Assembly Language Maintains A One-To-One Relationship With Any Processor.

Assembly language is the first and original programming language. Before that it was machine code. Hard coded numbers based on tables contained on hundreds of pages of poorly copied documentation. Furthermore all processors implement their respective machine code differently. No two machines share the same binary requirements. However: Most machines share a very common set of mathematical, logical and data manipulation set of instructions. Assemblers are the lowest form of programming interpreters designed to abstract machine code into a language. Being the first though it is a very primitive language. Albeit with unlimited control.

It's because of the dissimilarities even in languages such as Assembly that led to the development of C. Only those programmers that have studied processor architecture and written a lot of ASM code truly understand how closely the C language is coupled to a processor. None the less even a seasoned programmer would find it difficult to beat a C compiler on ASM code.

So Why Even Consider Assembly Language Programming.

I don't think I would have ever considered AVR assembly coding except that I already had a vast history in embedded assembly programming (so no problem), and, I was trying to get maximum performance interfacing some persnickety hardware. Originally the compiler generated code close to as efficient, in fact close enough, but it had a tendency to defer (optimize) certain operations to when they were logically needed not where they were declared in the code (flow) effecting the timing of a critical operation.

Aside from simple interrupt service routines I only use assembly as a convenient (and efficient) method for direct hardware access. Without the Arduino abstractions.

Including Assembly Language In The Arduino Environment.

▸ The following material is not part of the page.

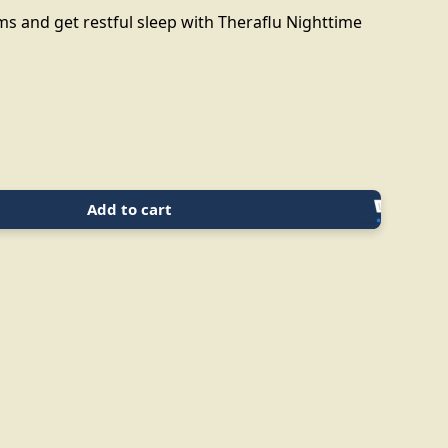
 and get restful sleep with Theraflu Nighttime
Add to cart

Aside from the tutorial on Assembly programming which is beyond the scope of this introduction the main interface to the Arduino environment is the accompanying header file that provides proper prototypes for the compiler and linker to resolve. These must be provided in the standard C format and must be bound by brackets containing an 'extern "C"' directive. To explain this, a very simple fragment of assembly code that is accessible to both C and C++ follows.

#define TEMPA R18
#define TEMPB R19

#define RPARAM1 R24
#define RPARAM2 R26

; Digit sync active low.
.equ REG_PORTA, 0X02
.equ REG_DDRA,  0X01
.equ REG_PINA,  0X00
; Segment source active high.
.equ REG_PORTC, 0X08
.equ REG_DDRC,  0X07
.equ REG_PINC,  0X06

;-----------------------------------------------------------------------------
.global led_init_strobe
led_init_strobe:
    LDI     TEMPA,0XFF
    OUT     REG_PORTA,TEMPA      ;
    LDI     TEMPA,0X00
    OUT     REG_PORTC,TEMPA      ;
    LDI     TEMPA,0XFF
    OUT     REG_DDRA,TEMPA       ;
    OUT     REG_DDRC,TEMPA       ;
    RET

;-----------------------------------------------------------------------------
.global led_enable_digit
led_enable_digit:
    OUT     REG_PORTA,RPARAM1    ;
    RET

;-----------------------------------------------------------------------------
.global led_write_segments
led_write_segments:
    OUT     REG_PORTC,RPARAM1    ;
    RET

The accompanying header file for this fragment would look something like this...

extern "C" {

#include <stdint.h>

void led_init_strobe(void);
void led_enable_digit(uint8_t);
void led_write_segments(uint8_t);

}

Notice that in this example parameters are passed from C (or C++). Parameters (any size or type) can freely be passed between C and Assembly. In both directions. The avr-gcc tools are quite specific on register usage and parameter passing convention.

Bottom Line.

Unless a program has a very special requirement (timing, hardware) it would be careless to assume that you could generate more efficient machine code then such a brilliant compiler. I have read several hundred pages of Atmel AVR processor specifications. And the compiler still understands more then I'll ever know.

It's got my trust.